This study upgraded the team selection model proposed in [1]. A model that helps access both “deep” and “broad” aspects when evaluating teams. We have perfected both the setup and the theoretical gaps. There are some hasty judgments refined in this article. The proposed MDSB model is a compromise model of the bi-objective optimization problem, which helps decision-makers in the decision-making process without having to consider the parameters for each goal. This approach is not only suitable for the ACM team selection problem, but also to the general team selection problem.
The compromise model has made the problem become a MIQP form, although many available solvers are supposed to be able to solve this problem. In our experiment, CPLEX was unable to find the solution when fully binding the business constraint. Instead of using a solver search for the global solution, the proposed heuristic algorithms yield the expected results. In [1], we introduced a rushed implementation of the Genetic Algorithm. However, the current development version has brought a lot of better results. If in [2] the DCA algorithm yielded absolute excellent results, in experiments with actual data, it did not achieve the same effect as cyclic. Although DCA, with many of its useful properties, has proven its effectiveness in many different fields, we have corrected a small mistake of the DCA algorithm and added the convergence proof part of the algorithm.
Even though we have achieved some results, many works remain for future jobs. Both the DCA and the Genetic Algorithm rely heavily on the data, the origin, and design. Therefore, in the future, we will look for ways to improve our settings on the listed aspects. Other meta-heuristics that can resolve the combinatorial optimization problem reviewed in [28] are also promising in order to find useful algorithms. We plan to apply these algorithms to our proposed model shortly. We have not done much when it comes to the shortcomings associated with evaluating the soft skills of candidates. This aspect is also the work we need to do in future research.

Author Contributions

T.S.N.: Conceptualization, Data curation, Formal analysis, Investigation; Methodology, Software, Writing–original draft, Writing–review & editing; N.A.B.: Conceptualization, Formal analysis, Methodology, Supervision; T.T.T.: Conceptualization; Formal analysis, Methodology, Software, Validation; P.C.L.: Investigation, Methodology, Project administration, Resources; D.C.B.: Formal analysis, Methodology; T.D.N.: Investigation, Software; L.D.P.: Investigation, Software; Q.T.K.: Software, Visualization; B.S.N.: Software; S.N.T.: Formal analysis; Investigation; Methodology; Validation; Supervision. All authors have read and agreed to the published version of the manuscript.

Funding

This research received no external funding.

Conflicts of Interest

The authors declare no conflict of interest.

References

  1. Son, N.T.; Thanh, L.V.; Duong, T.B.; Anh, B.N. A decision support tool for cross-functional team selection: Case study in ACM-ICPC team selection.
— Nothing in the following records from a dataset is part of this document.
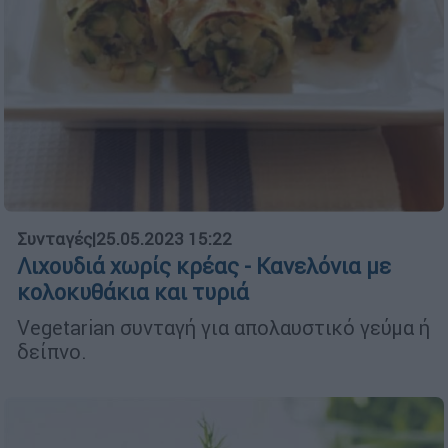
Συνταγές
|
25.05.2023 15:22
Λιχουδιά χωρίς κρέας - Κανελόνια με
κολοκυθάκια και τυριά
Vegetarian συνταγή για απολαυστικό γεύμα ή
δείπνο.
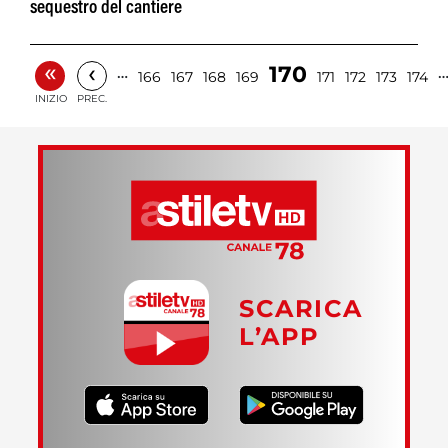
sequestro del cantiere
«
‹
170
…
166
167
168
169
171
172
173
174
INIZIO
PREC.
SCARICA
L’APP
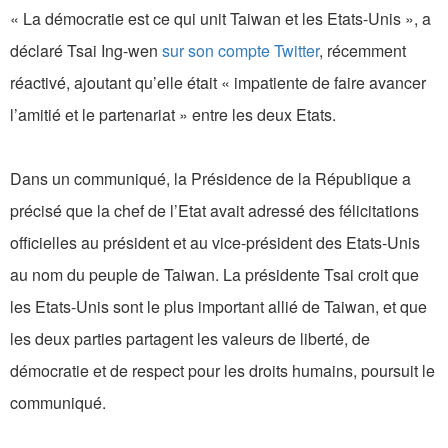
« La démocratie est ce qui unit Taiwan et les Etats-Unis », a
déclaré Tsai Ing-wen
sur son compte Twitter
, récemment
réactivé, ajoutant qu’elle était « impatiente de faire avancer
l’amitié et le partenariat » entre les deux Etats.
Dans un communiqué, la Présidence de la République a
précisé que la chef de l’Etat avait adressé des félicitations
officielles au président et au vice-président des Etats-Unis
au nom du peuple de Taiwan. La présidente Tsai croit que
les Etats-Unis sont le plus important allié de Taiwan, et que
les deux parties partagent les valeurs de liberté, de
démocratie et de respect pour les droits humains, poursuit le
communiqué.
In Proceedings of the 2018 International Conference on Information Management & Management Science (IMMS ’18), Chengdu, China, 25–27 August 2018; Association for Computing Machinery: New York, NY, USA, 2018; pp. 133–138. [Google Scholar] [CrossRef]
  2. Son, N.T.; Thu, T.T.; Anh, B.N.; Dinh, T.V. DCA-Based Algorithm for Cross-Functional Team Selection. In Proceedings of the 2019 8th International Conference on Software and Computer Applications (ICSCA ’19), Penang, Malaysia, 19–22 February 2019; Association for Computing Machinery: New York, NY, USA, 2019; pp. 125–129. [Google Scholar] [CrossRef]
  3. Keller, R.T. Cross-functional Project Groups in Research and New Product Development: Diversity, Communication, Job Stress and Outcomes. Acad. Manag. J. 2001, 44, 547–555. [Google Scholar]
  4. Parker, G. Cross Functional Teams: Working with Allies, Enemies and Other Strangers; Jossey Bass, A Wiley Imprint: San Francisco, CA, USA, 2003; pp. 4–15. Available online: www.josseybass.com (accessed on 12 November 2019).
  5. Wang, Z.; Yan, H.S.; Ma, X.D. A quantitative approach to the organization of cross-functional teams in concurrent engineering. Int. J. Adv. Manuf. Technol. 2003, 21, 879–888. [Google Scholar] [CrossRef]
  6. Das, D. Moneyballer: An Integer Optimization Framework for Fantasy Cricket League Selection and Substitution. 2014. Available online: http://debarghyadas.com/files/IPLpaper.pdf (accessed on 12 November 2019).
  7. Bhattacharjee, D.; Saikia, H. An objective approach of balanced cricket team selection using binary integer programming method. OPSEARCH 2016, 53, 225–247. [Google Scholar] [CrossRef]
  8. Sandhya, S.; Garg, R.; Garg, R. Implementation of multi-criteria decision making approach for the team leader selection in IT sector. J. Proj. Manag. 2016, 1, 67–75. [Google Scholar] [CrossRef]
  9. Feng, B.; Jiang, Z.-Z.; Fan, Z.-P.; Fu, N. A method for member selection of cross-functional teams using the individual and collaborative performances. Eur. J. Oper. Res. 2010, 203, 652–661. [Google Scholar] [CrossRef]
  10. Fan, Z.-P.; Feng, B.; Jiang, Z.-Z.; Fu, N. A method for member selection of R&D teams using the individual and collaborative information. Expert Syst. Appl. 2009, 36, 8313–8323. [Google Scholar] [CrossRef]
  11. Su, J.; Yang, Y.; Zhang, X. A Member Selection Model of Collaboration New Product Development Teams Considering Knowledge and Collaboration. J. Intell. Syst. 2016, 27, 213–229. [Google Scholar] [CrossRef]
  12. Van Veldhuizen, D.A.; Lamont, G.B. Multiobjective Evolutionary Algorithms: Analyzing the State-of-the-Art. Evol. Comput. 2000. [Google Scholar] [CrossRef] [PubMed]
  13. Hwang, C.-L.; Masud, A.S.M. Multiple Objective Decision Making, Methods and Applications: A State-of-the-Art Survey; Springer: Berlin/Heidelberg, Germany, 1979; ISBN 978-0-387-09111-2. [Google Scholar]
  14. Zeleny, M. Compromise Programming. In Multiple Criteria Decision Making; Cochrane, J.L., Zeleny, M., Eds.; University of South Carolina Press: Columbia, SC, USA, 1973; pp. 262–301. [Google Scholar]
  15. Edmondson, A.C.; Harvey, J. Cross-boundary teaming for innovation: Integrating research on teams and knowledge in organizations. Hum. Resour. Manag. Rev. 2018, 28, 347–360. [Google Scholar] [CrossRef]
  16. Lazimy, R. Mixed-integer quadratic programming. Math. Program. 1982, 22, 332. [Google Scholar] [CrossRef]
  17. Le Thi, H.A.; Pham Dinh, T. DC programming and DCA: Thirty years of developments. Math. Program. 2018, 169, 5–68. [Google Scholar] [CrossRef]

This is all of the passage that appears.